2004年のチャンピオン、トニー・カナーンがダニカのコーチ役として、アドバイスするシーンが度々あった。まだまだドライバーとしての経験が少ないダニカにとって、大ベテランのカナーンやフランキッティから教わることは少なくないはず。特に、彼女が苦手なロードコースで受けるメリットはとても大きいだろう。
なかなか個性的なラインナップとなった今年のアンドレッティ・グリーン・レーシング。2004年から2年連続でチャンピオンを獲りながら、昨年はペンスキーやガナッシの独壇場を許してしまった。今回もカナーンの3位が最上位と、挽回には至らなかったが、2年目のマルコがオーバルで4位に入ったのは注目。目覚しい成長を見せている。最年長となったフランキッティ、後ろの手はどこに?
昨日と同じく、実戦向けのテストに終始した松浦。「昨日からいろいろと変更し、スプリングの変更だとか、今日の最後にはジオメトリーの変更までして、かなり色々テストをしました。レースに向けてピットの練習もたくさんし、メカニックがかなりてこずっているのもわかりました。うまく行ったときはすごく早いけども、結構ミスも多かったりだとか、ピットストップではまだまだやらなくてはいけないことがありますね。でも、レースにむけては、かなり色々できたのではないかなと思います」と最終日を振り返った松浦。「コンマ1秒上がれば7番手」とそれほど順位は気にしていないようで、レースを想定したアベレージ・スピードの速さを追究している。現時点では、シーズン開幕に向けての準備が4割ぐらいしかできていないと話すが、「今年の目標がすごく高いところにあるので、もっといけると思うし、チームのポテンシャルはもっと高いところにあると思うので」と今シーズンの意気込みを語った。今シーズンの松浦に期待するしかない!
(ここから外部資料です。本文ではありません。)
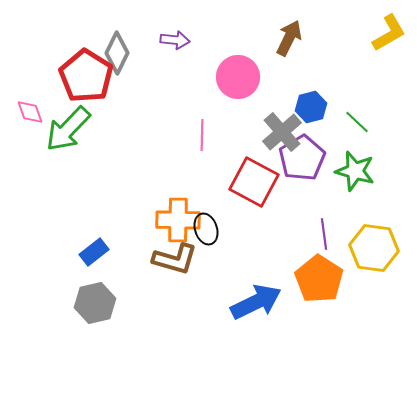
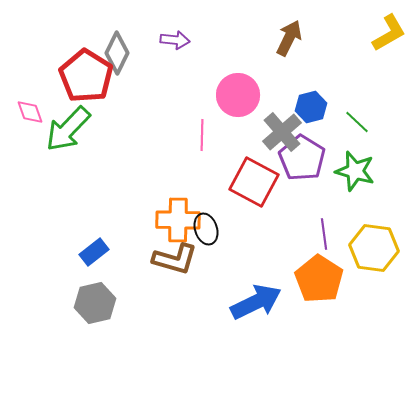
pink circle: moved 18 px down
purple pentagon: rotated 9 degrees counterclockwise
初日のロードコースでは、トップ・タイムをマークした武藤。1月のルーキーテストで、すでにホームステッドのオーバルを経験していたこともあり、今回は集団の中でドラフティングを使った走行に終始していた。「始めはどの程度後ろについて、自分のクルマを半車身ずらせばいいのか、1車身ずらせばいいのかが全然つかめなかったので、すごく戸惑いました。でも、午後は急に、自分のいるべき位置とか、集団の中でのポジショニングが掴めて、今日はそれが一番大きかったです」としっかり手ごたえを感じている様子。武藤はこの日誰よりも多い180周を周回し、マークした185.425mph(28.8311秒)のトップ・スピードは23人中7番目。オーバルで初めてのオープンテストで、まずまずのスタートをきった、「単独スピードは、おそらくトップ3に入れるスピードはありますし、すごく自信があります。チャンピオンを獲れるかどうかは運もありますから、わからないですけど、『本気で狙っていくぞ』という強い気持ちになりました」とシーズンの展望について、自信を持って語ってくれた。
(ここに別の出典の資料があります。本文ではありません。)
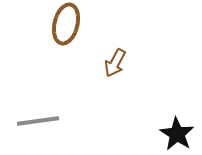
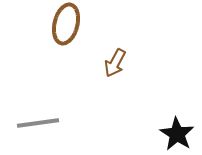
gray line: moved 2 px down
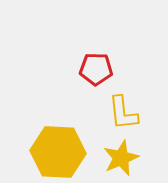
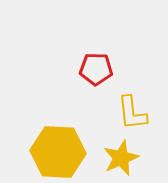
yellow L-shape: moved 9 px right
■ドライバー・インタビューその1:サム・ホーニッシュJr.
ディフェンディング・チャンピオンのサム・ホーニッシュJrは、過去に3回のタイトルを獲得している。2006年のインディ500の優勝を含め、通算18回の優勝。昨年はペンスキーに初めてのインディカー・タイトルをもたらした。
Q:「サム、オフシーズンはどうでした?」
ホーニッシュJr.:「色々やっていたよ。デイトナ・カー(グランダム)やブッシュ・カー(NASCAR)に乗ったりね。オフシーズンはインディカーのテストがあまりできないから、インディカーにはほとんど乗っていない。かなり短く感じたオフシーズンだったけど、今はもう、レースの準備はオッケーさ。開幕戦がすごく楽しみだし、また優勝を狙っていくよ」
■ドライバー・インタビューその2:ダン・ウエルドン
昨年、ダンウェルドンはチップ・ガナッシ・レーシングの1年目にして2回の優勝を果たした。最終戦のシカゴランドではレース終了時点でサム・ホーニッシュJr.と同ポイントとなったが、4勝を挙げ、優勝回数で上回るホーニッシュJr.にタイトルが渡った。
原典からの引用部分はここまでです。